Agent-to-Agent messaging is embedded into the core of Autonomy's infrastructure.

### **Adding Trust with Ockam**

But scale alone isn’t enough. When your agents are sending messages across machines, clouds, or even organizations, you need privacy and **security**. You need to *Build Trust* between every process in your product. This is where Autonomy’s use of [**the open source project Ockam**](https://docs.ockam.io/) comes in.

Here’s what Ockam brings:

* **Cryptographic Identity**: Every agent is born with a cryptographically verifiable identity. No configuration, no manual setup — it’s baked in.
* **Secure Channels**: Agents use those identities to automatically form encrypted, mutually authenticated connections to other agents, MCP servers, or external data sources.
* **Attribute-Based Access Control (ABAC)**: Instead of static roles, access can be granted dynamically based on any attributes you define (e.g., *this agent belongs to team X*, *this data source is HIPAA compliant*).
* **End-to-End Encryption**: All messages in motion — agent ↔ agent, agent ↔ MCP, agent ↔ remote source — are end-to-end encrypted.

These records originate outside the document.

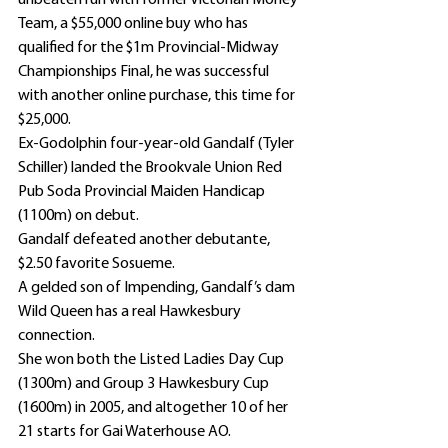
unbeaten run with former Victorian Money 
Team, a $55,000 online buy who has 
qualified for the $1m Provincial-Midway 
Championships Final, he was successful 
with another online purchase, this time for 
$25,000.
Ex-Godolphin four-year-old Gandalf (Tyler 
Schiller) landed the Brookvale Union Red 
Pub Soda Provincial Maiden Handicap 
(1100m) on debut.
Gandalf defeated another debutante, 
$2.50 favorite Sosueme.
A gelded son of Impending, Gandalf’s dam 
Wild Queen has a real Hawkesbury 
connection.
She won both the Listed Ladies Day Cup 
(1300m) and Group 3 Hawkesbury Cup 
(1600m) in 2005, and altogether 10 of her 
21 starts for Gai Waterhouse AO.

The result is that messaging in Autonomy isn’t just scalable, it’s private and secure by design. Developers don’t need to reinvent identity or cryptography — it’s batteries-included.

### **Why This Matters**

At small scale, you might get away with naive messaging between agents. At global scale — where thousands or millions of agents need to talk across networks — reliability and security can’t be bolted on later. Autonomy’s actor-based runtime gives you **queuing, messaging, and parallelism**, while Ockam ensures those connections are **trustworthy, authenticated, and encrypted**.

The combination solves connectivity between:

* Agent ↔ Agent
* Agent ↔ MCP
* Agent ↔ AI inference models
* Agent ↔ any datastore, anywhere.

This is how Autonomy delivers a secure, universal messaging fabric for distributed AI.